Barbara wrote:Mexico didn't officially recognize that any more than Great Britain officially recognized the U.S. after the American Revolution (not until the War of 1812).
??? But GB did officially recognize the United States as several sovereign States.
Wikipedia wrote:The Treaty of Paris of 1783, signed on September 3, 1783, and ratified by the U.S. Congress on January 14, 1784, formally ended the American Revolutionary War between the Kingdom of Great Britain and the United States of America that had rebelled against British rule in 1776. ... Recognizing the 13 colonies (Delaware is not specifically mentioned but was likely included in Pennsylvania, of which it was technically part before the war) as free and sovereign States [Article 1];...
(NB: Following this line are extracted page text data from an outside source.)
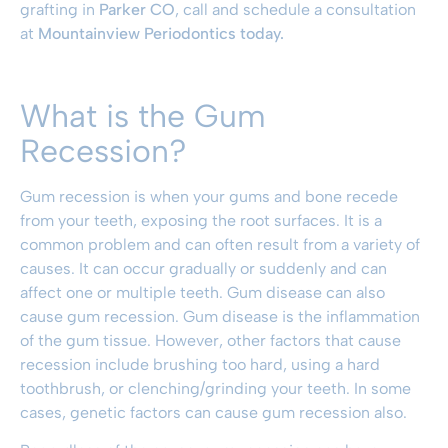
grafting in
Parker CO
, call and schedule a consultation
at
Mountainview Periodontics today.
What is the Gum
Recession?
Gum recession is when your gums and bone recede
from your teeth, exposing the root surfaces. It is a
common problem and can often result from a variety of
causes. It can occur gradually or suddenly and can
affect one or multiple teeth. Gum disease can also
cause gum recession. Gum disease is the inflammation
of the gum tissue. However, other factors that cause
recession include brushing too hard, using a hard
toothbrush, or clenching/grinding your teeth. In some
cases, genetic factors can cause gum recession also.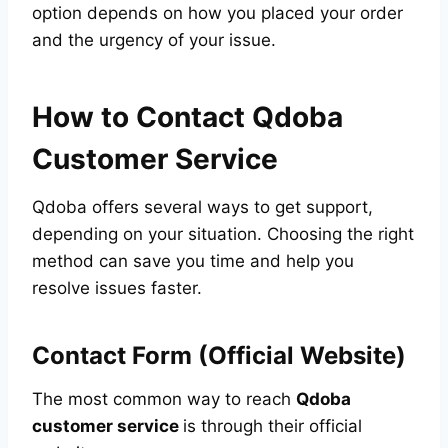
option depends on how you placed your order
and the urgency of your issue.
How to Contact Qdoba
Customer Service
Qdoba offers several ways to get support,
depending on your situation. Choosing the right
method can save you time and help you
resolve issues faster.
Contact Form (Official Website)
The most common way to reach
Qdoba
customer service
is through their official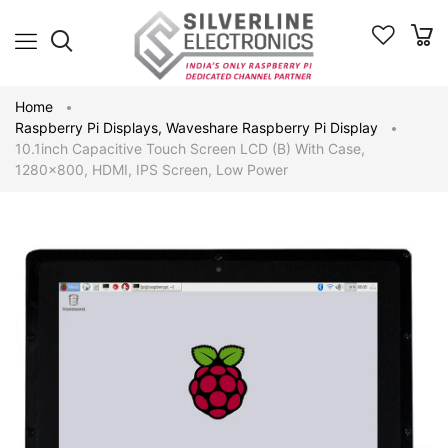
Home
Raspberry Pi Displays
,
Waveshare Raspberry Pi Display
10.1inch Capacitive Touch Screen LCD (B) With Case,
1280×800, HDMI, IPS Screen, Low Power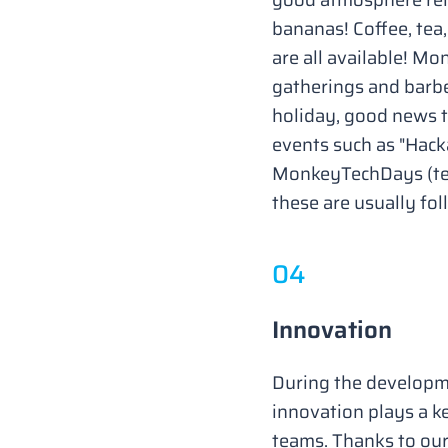
bananas! Coffee, tea
are all available! Mo
gatherings and barbe
holiday, good news to
events such as "Hac
MonkeyTechDays (tec
these are usually fol
0
4
Innovation
During the developme
innovation plays a k
teams. Thanks to ou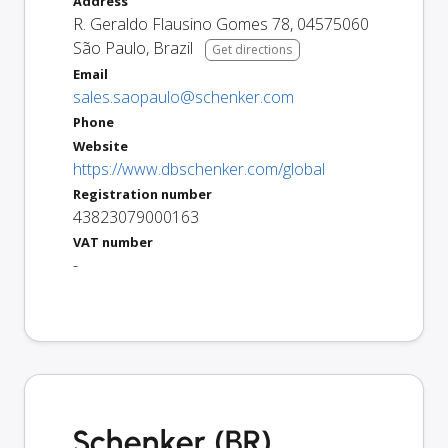
Address
R. Geraldo Flausino Gomes 78
,
04575060
São Paulo
,
Brazil
Get directions
Email
sales.saopaulo@schenker.com
Phone
Website
https://www.dbschenker.com/global
Registration number
43823079000163
VAT number
-
Schenker (BR)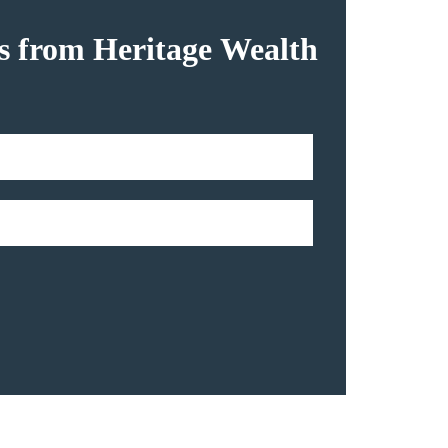
hts from Heritage Wealth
The United States didn't become a single centralized State until the War of Southern Independence nearly a century later. I guess you mean that GB didn't officially bless the US Con - but why would they recognize some foreign internal paper?
Barbara wrote:Just who do think encouraged (even went to Europe and brought them over by the boatload)?
Private individuals and firms - not the US State.
Barbara wrote:Who "opened" the land for the pioneers to settle?
Mainly private individuals, who we now call "pioneers." The US State actually destroyed several "squatter" settlements, claiming the homesteaders were stealing public land. We have records of senate and congressional speeches discussing the no-good land-stealing squatters. The US State had no rightful jurisdiction over unused land by any entitlement or homesteading theory. But, like King George's State before, the US State certainly wanted to sell/gift it to crony companies and bigwigs! Bottom line: The US State did not open the land to homesteaders; on the contrary they did everything possible to claim it for the State and discourage "squatters." Eventually, the rulers realized it was hopeless and unpopular to take the Merchant State line (it's hard to control armed people in the wilderness), and acquiesced to the Homestead Act and "preemption" conventions.